Before living in Ohio I lived in Massachusetts, which uses the manually-marked optical scan ballots. This was an extremely effective, straightforward and voter-intent-driven process. I’m happy to see Franklin County moving in that direction.
I am also a software engineer, and work on software related to the encryption protocols used on the web. While I am not a cryptographer, and don’t consider myself an expert in software security, I would say that I am adjacent to it. It’s something I care a lot about.
The user interface for the Hart machine is clearly better. The interface is easier to understand, more responsive, and attractive. It is simpler in the fact that there is only one type of ballot that can be inserted. The machine does a good job of indicating when an undervote or overvote is detected, but being manually marked it is still possible for there to be incorrectly marked ballots, and the potential for a fight over what the “intent” of the voter is in the case of a recount.

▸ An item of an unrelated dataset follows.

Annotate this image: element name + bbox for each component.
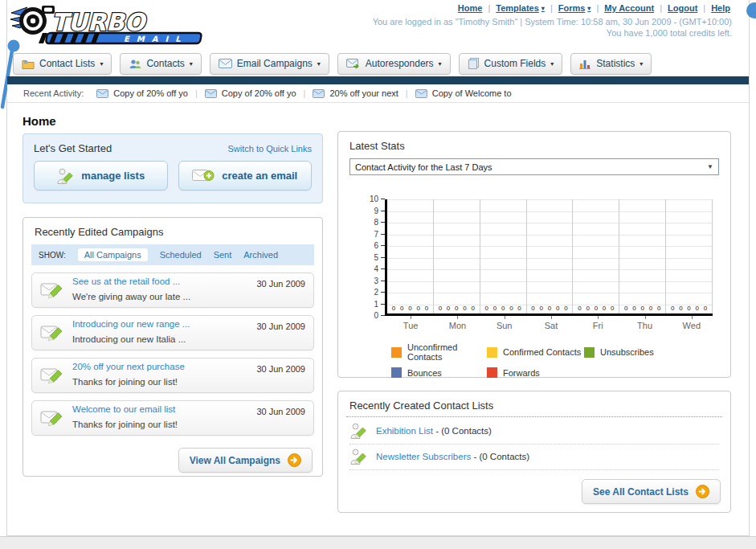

The ES&S system, although it seems more complicated and error-prone from a software standpoint, does avoid the “intent” issue by mandating single choices in its touchscreen, though of course the voter might still make a mistake. I was disappointed that the demonstration did not show what an undervote looked like on that system. Still, I don’t think the benefits of this system outweigh the user interface and complexity negatives.
Unfortunately, it’s difficult to really recommend either of these systems. They run proprietary software that is not, as far as I can tell, audited by outside software professionals or regulated by the government in any substantial way. The demos don’t describe the physical security features of these devices, nor what safeguards are in place to ensure the integrity of the vote. There is no information on how these systems interact with the outside world, or whether they have any networking components. (Clearly there is some, as ballots are sometimes printed through a laser printer.) It is wonderful and important that these maintain a paper trail, but in situations where a vote isn’t close enough to warrant a recount, how is the Board of Elections ensuring votes are tabulated correctly and fairly?
Lastly, what kind of maintenance and product lifetime guarantees is the Board receiving on these machines? Across the country, many systems are older than 10 years and no longer receiving important security software updates. In some cases, the companies making these machines are out of business. What measures are in place to deal with this possibility, and the inevitable obsolesence of these machines?